Hopeful local media reports and a weaker yen are raising hopes that Japanese companies will move their factories back home, but we're unlikely to see an increase in 'made in Japan' labels anytime soon, analysts say.
"While the speed of offshoring may slow somewhat if the yen depreciates further, offshoring cannot be stopped, barring a long-term change in the Japanese economy's declining presence in the global economy," Goldman Sachs said in an April 2 report.
A steady trickle of media reports about companies such as consumer electronics conglomerate Panasonic and air conditioner maker Daikin moving some production back to Japan has captured the local media's imagination in a country that remains nostalgically attached to its bygone manufacturing heydays.
But "many companies remain committed to the model of local production for local consumption, and while the pace of moving production offshore may slow down, it is unlikely to be reversed," Nomura said in a report on March 31.
Going to the customers
Japan Inc has been moving its factories overseas since the 1980s and the trend has been accelerating.
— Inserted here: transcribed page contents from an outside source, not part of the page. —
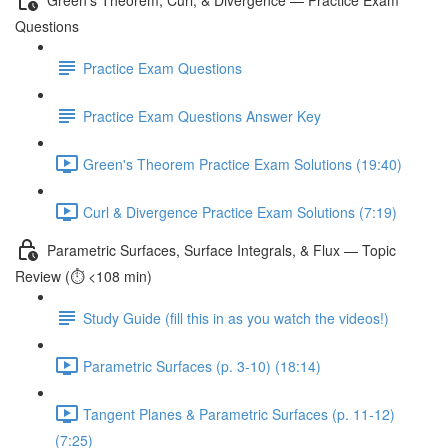
Questions
Practice Exam Questions
Practice Exam Questions Answer Key
Green's Theorem Practice Exam Solutions (19:40)
Curl & Divergence Practice Exam Solutions (7:19)
Parametric Surfaces, Surface Integrals, & Flux — Topic
Review (⏱️ <108 min)
Study Guide (fill this in as you watch the videos!)
Parametric Surfaces (p. 3-10) (18:14)
Tangent Planes & Parametric Surfaces (p. 11-12)
(7:25)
In the late 1980s, less than 5 percent of Japanese companies made their products overseas, according to Nomura's calculations based on the Cabinet Office's annual corporate behavior surveys.
But the proportion of manufacturing companies that have overseas production facilities had risen to 21.6 percent by fiscal 2013 and is projected to rise to 25.5 percent by fiscal 2018, according to the Cabinet Office's survey of 867 companies listed on the Tokyo and Nagoya Stock Exchanges.